Start of Material provided
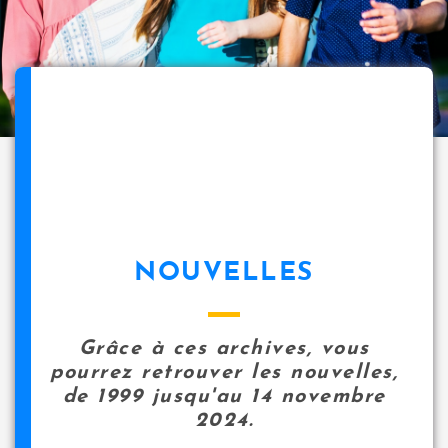
NOUVELLES
Grâce à ces archives, vous
pourrez retrouver les nouvelles,
de 1999 jusqu'au 14 novembre
2024.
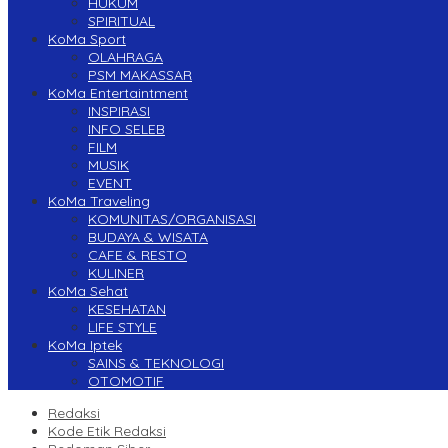
HUKUM
SPIRITUAL
KoMa Sport
OLAHRAGA
PSM MAKASSAR
KoMa Entertaintment
INSPIRASI
INFO SELEB
FILM
MUSIK
EVENT
KoMa Traveling
KOMUNITAS/ORGANISASI
BUDAYA & WISATA
CAFE & RESTO
KULINER
KoMa Sehat
KESEHATAN
LIFE STYLE
KoMa Iptek
SAINS & TEKNOLOGI
OTOMOTIF
Redaksi
Kode Etik Redaksi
End of Material provided
What you should do.
Apart from the pictures, every record must be set down exactly.

Exercise solution.
NOUVELLES
Grâce à ces archives, vous
pourrez retrouver les nouvelles,
de 1999 jusqu'au 14 novembre
2024.
HUKUM
SPIRITUAL
KoMa Sport
OLAHRAGA
PSM MAKASSAR
KoMa Entertaintment
INSPIRASI
INFO SELEB
FILM
MUSIK
EVENT
KoMa Traveling
KOMUNITAS/ORGANISASI
BUDAYA & WISATA
CAFE & RESTO
KULINER
KoMa Sehat
KESEHATAN
LIFE STYLE
KoMa Iptek
SAINS & TEKNOLOGI
OTOMOTIF
Redaksi
Kode Etik Redaksi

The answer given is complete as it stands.